Per il segretario generale della Uilm Rocco Palombella, “il clima che si è creato è un clima infuocato” e si punta ad avere “risposte che tranquillizzano migliaia e migliaia di lavoratori che sono in attesa di conoscere quale è il loro destino”.
“Ci aspettiamo una serie di chiarimenti, perché il piano di ripartenza ipotizzato dai commissari con la fermata dell’altoforno 1 di fatto non c’è, spiega il segretario generale della Fim, Ferdinando Uliano, aggiungendo “per noi diventa fondamentale comprendere come si va avanti perché mancano risorse finanziarie per dare continuità all’attività lavorativa”.

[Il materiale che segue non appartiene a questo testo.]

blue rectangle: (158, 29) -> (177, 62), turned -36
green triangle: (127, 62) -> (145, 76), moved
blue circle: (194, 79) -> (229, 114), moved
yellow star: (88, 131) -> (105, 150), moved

Sasha Colautti, componente dell’esecutivo nazionale dell’Usb, teme che con Baku Steel si corra il “rischio di una trattativa al ribasso”. “Siamo in una condizione in cui gli impianti si stanno sempre più compromettendo, c’è un ricorso ormai spregiudicato alla cassa integrazione e diremo forte e chiaro che per noi la soluzione e’ una: la nazionalizzazione di Acciaierie di Italia”.